Корова уже паслась, жадно щипля росистую траву, словно наверстывая все, что недоела за время болезни Собака сидела у порога кухонной веранды и с некоторой сумрачностью следила за своим хозяином, как бы осуждая неприятную необычность происходящего.
Кязым сейчас, сильно запрокинувшись назад, долго тянул из своего стакана. Чувствовалось, что сосуд, в который втекает вино, уже с трудом вмещает жидкость, и Кязым, запрокидываясь все дальше и дальше назад, тянул и тянул из стакана, словно в этой позе выискивал в себе пространство, еще не заполненное вином.
Бахут, в отличие от Кязыма, был среднего роста и плотненький.
В белом полотняном кителе и в шапке-сванке, надвинутой на масличные глаза, он сейчас с некоторой блудливой хитрецой следил, чем окончится состязание Кязыма со стаканом.
Это выражение не осталось не замеченным Кязымом, и он, допив свой стакан, выпрямился и, смеясь не только глазами как обычно, посмотрел на Бахута.
– Ты думаешь, я не знаю, что ты сейчас думал? – сказал он.
– Ничего я сейчас не думал, – отвечал Бахут, убирая с лица остатки блудливого выражения.
– Ох, Бахут, – сказал Кязым, – ты сейчас думал: неужели Кязым не опрокинется назад!
– Ничего я такого не думал! – сказал Бахут. Кязыму было ужасно весело от мысли, что Бахут ждал, что он опрокинется, а вот он взял да и не опрокинулся. Но еще веселее ему было оттого, что Бахут теперь ни за что в этом не признается.
– Неужели, – сказал Кязым, – ты один раз в жизни не можешь честно сказать правду: «Да, я ждал, что ты опрокинешься!»
– Я честно говорю, – сказал Бахут, – я не ждал, что ты опрокинешься!

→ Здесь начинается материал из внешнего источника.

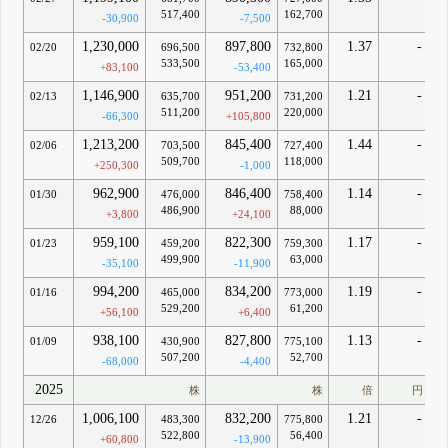
517,400
162,700
-30,900
-7,500
1,230,000
897,800
1.37
-
02/20
696,500
732,800
533,500
165,000
+83,100
-53,400
1,146,900
951,200
1.21
-
02/13
635,700
731,200
511,200
220,000
-66,300
+105,800
1,213,200
845,400
1.44
-
02/06
703,500
727,400
509,700
118,000
+250,300
-1,000
962,900
846,400
1.14
-
01/30
476,000
758,400
486,900
88,000
+3,800
+24,100
959,100
822,300
1.17
-
01/23
459,200
759,300
499,900
63,000
-35,100
-11,900
994,200
834,200
1.19
-
01/16
465,000
773,000
529,200
61,200
+56,100
+6,400
938,100
827,800
1.13
-
01/09
430,900
775,100
507,200
52,700
-68,000
-4,400
2025
株
株
倍
円
1,006,100
832,200
1.21
-
12/26
483,300
775,800
522,800
56,400
+60,800
-13,900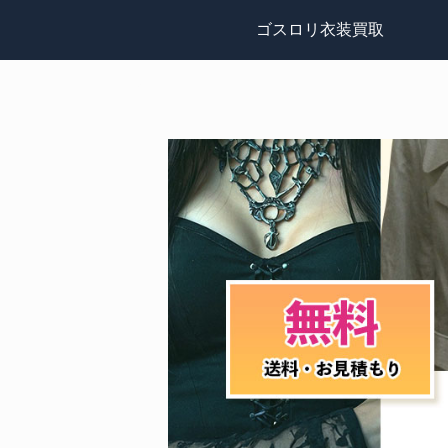
ゴスロリ衣装買取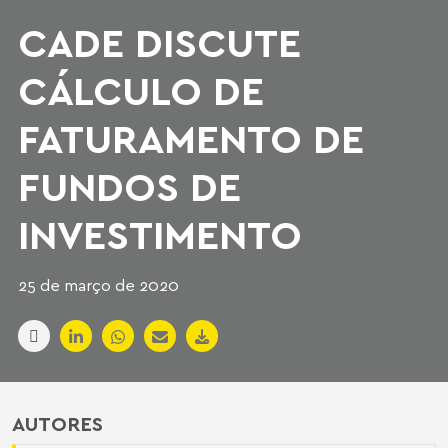
CADE DISCUTE
CÁLCULO DE
FATURAMENTO DE
FUNDOS DE
INVESTIMENTO
25 de março de 2020
AUTORES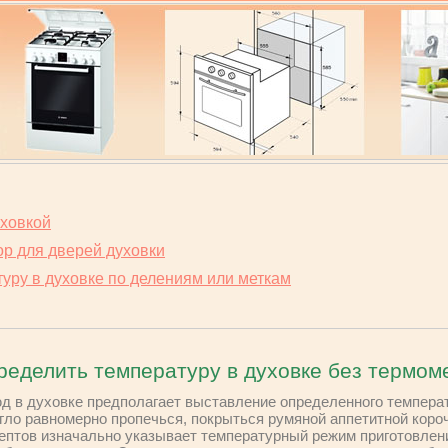
уховкой
ор для дверей духовки
уру в духовке по делениям или меткам
ределить температуру в духовке без термом
д в духовке предполагает выставление определенного темпера
ло равномерно пропечься, покрыться румяной аппетитной корочк
ептов изначально указывает температурный режим приготовлени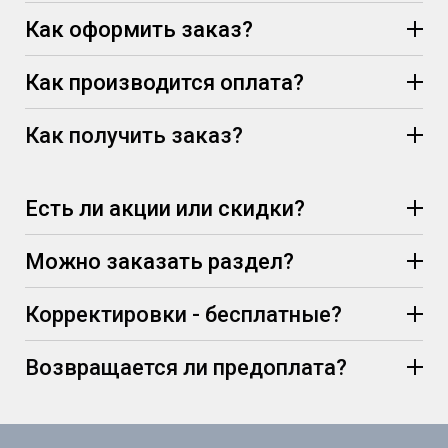
Как оформить заказ?
Как производится оплата?
Как получить заказ?
Есть ли акции или скидки?
Можно заказать раздел?
Корректировки - бесплатные?
Возвращается ли предоплата?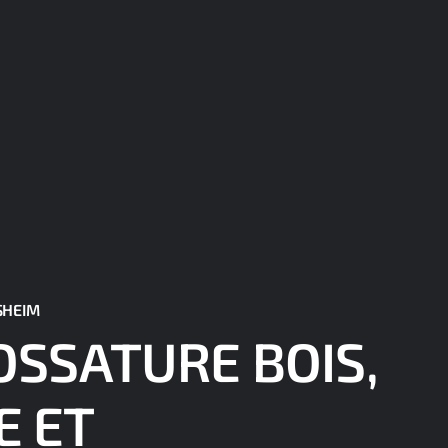
SHEIM
OSSATURE BOIS,
E ET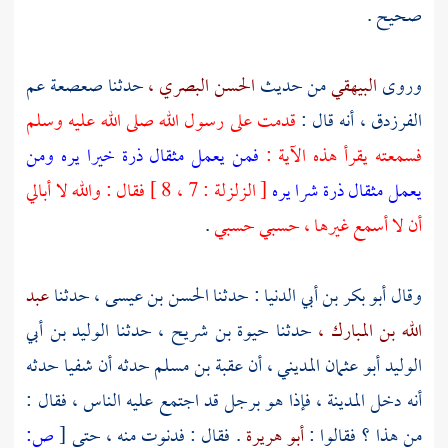
صحيح .
وروى
البيهقي
من حديث
الحسن البصري ،
حدثنا
صعصعة عم
الفرزدق ،
أنه قال :
قدمت على رسول الله صلى الله عليه وسلم
فسمعته يقرأ هذه الآية :
فمن يعمل مثقال ذرة خيرا يره ومن
يعمل مثقال ذرة شرا يره
[ الزلزلة : 7 ، 8 ] فقال : والله لا أبالي
أن لا أسمع غيرها ، حسبي حسبي
.
وقال
أبو بكر بن أبي الدنيا
: حدثنا
الحسن بن عيسى ،
حدثنا
عبد
الله بن المبارك ،
حدثنا
حيوة بن شريح ،
حدثنا
الوليد بن أبي
الوليد أبو عثمان المديني ،
أن
عقبة بن مسلم
حدثه أن
شفيا
حدثه
أنه دخل
المدينة ،
فإذا هو برجل قد اجتمع عليه الناس ، فقال :
من هذا ؟ فقالوا :
أبو هريرة
. فقال : فدنوت منه ، حتى
[
ص: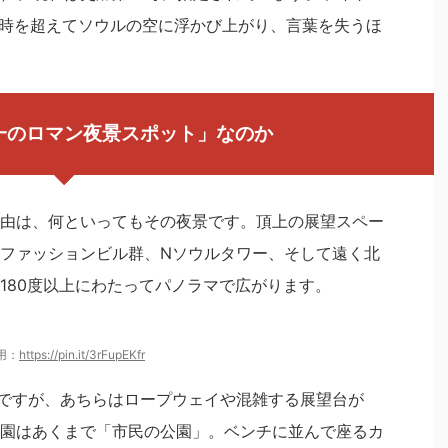
の時を超えてソウルの空に浮かび上がり、言葉を失うほ
一のロマン夜景スポット」なのか
由は、何といってもその夜景です。頂上の展望スペー
ファッションビル群、Nソウルタワー、そして遠く北
180度以上にわたってパノラマで広がります。
用：
https://pin.it/3rFupEKfr
ですが、あちらはロープウェイや混雑する展望台が
園はあくまで「市民の公園」。ベンチに並んで座るカ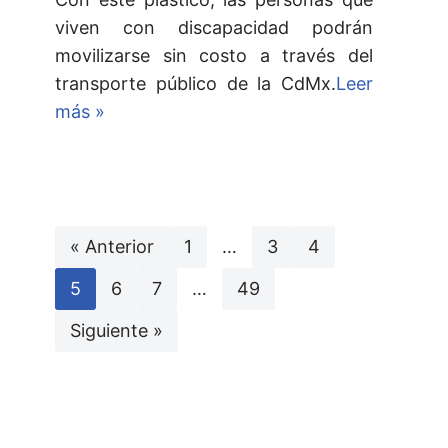
viven con discapacidad podrán
movilizarse sin costo a través del
transporte público de la CdMx.
Leer
más »
« Anterior
1
…
3
4
5
6
7
…
49
Siguiente »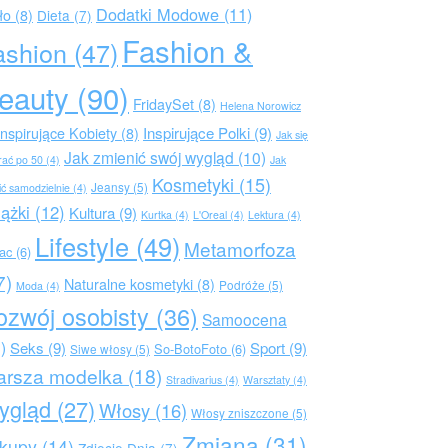
Dodatki Modowe
(11)
ło
(8)
Dieta
(7)
Fashion &
ashion
(47)
eauty
(90)
FridaySet
(8)
Helena Norowicz
Inspirujące Polki
(9)
Inspirujące Kobiety
(8)
Jak się
Jak zmienić swój wygląd
(10)
rać po 50
(4)
Jak
Kosmetyki
(15)
Jeansy
(5)
ić samodzielnie
(4)
iążki
(12)
Kultura
(9)
Kurtka
(4)
L'Oreal
(4)
Lektura
(4)
Lifestyle
(49)
Metamorfoza
rac
(6)
7)
Naturalne kosmetyki
(8)
Podróże
(5)
Moda
(4)
ozwój osobisty
(36)
Samoocena
)
Seks
(9)
Sport
(9)
So-BotoFoto
(6)
Siwe włosy
(5)
arsza modelka
(18)
Stradivarius
(4)
Warsztaty
(4)
ygląd
(27)
Włosy
(16)
Włosy zniszczone
(5)
Zmiana
(31)
kupy
(14)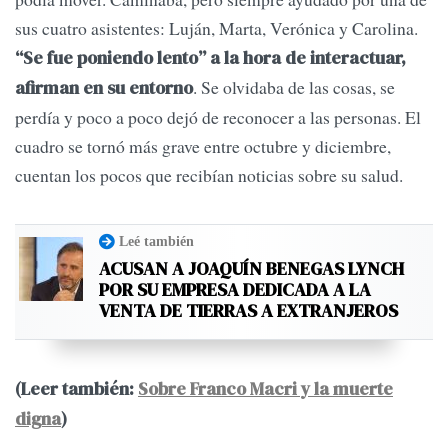
sus cuatro asistentes: Luján, Marta, Verónica y Carolina.
“Se fue poniendo lento” a la hora de interactuar,
. Se olvidaba de las cosas, se
afirman en su entorno
perdía y poco a poco dejó de reconocer a las personas. El
cuadro se tornó más grave entre octubre y diciembre,
cuentan los pocos que recibían noticias sobre su salud.
Leé también
ACUSAN A JOAQUÍN BENEGAS LYNCH
POR SU EMPRESA DEDICADA A LA
VENTA DE TIERRAS A EXTRANJEROS
(Leer también:
Sobre Franco Macri y la muerte
digna
)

– Ох, Бахут! Ох, Бахут, – покачал головой Кязым, – почему один раз в жизни честно не скажешь: «Да, я ждал, что ты опрокинешься!»
Бахут понял, что теперь Кязым от него не отстанет.
– Подумаешь, «опрокинешься», – ворчливо заметил Бахут, – ничего страшного – трава.
– Значит, ты все-таки ждал, что я опрокинусь!
– Ничего не ждал, кацо! Но если б даже опрокинулся, ничего страшного – трава!
– Ах ты, мой толстячок! Учти, что я все твои хитрости заранее знаю!
– Ты знаешь кто такой? – сказал Бахут.
– Кто? – заинтересовался Кязым, поднося кувшинчик к его стакану.
– Ты сушеная змея, – сказал Бахут, отстраняя от кувшина свой наполнившийся стакан.
– Почему? – заинтересовался Кязым, наполнив свой стакан.
– Что ты кушаешь – тебя кушает! Что ты пьешь – тебя пьет! – торжественно заявил Бахут.
– Почему то, что я пью, меня пьет? – заинтересовался Кязым.
– Вот ты всю ночь пил, а живот у тебя где? – спросил Бахут и стал дергать Кязыма за свободный ремешок на его впалом животе. – Куда пошло то, что ты пил?
– Куда надо, туда пошло, – сказал Кязым, несколько отступая под напором Бахута.
– Ты сушеная змея, – повторил Бахут понравившееся ему определение, радуясь, что он теперь атакует, – ты жестокий! Ты своих детей ни разу на колени не сажал! Если ты честный человек, скажи: ты хоть один раз в жизни сажал на колени своего ребенка?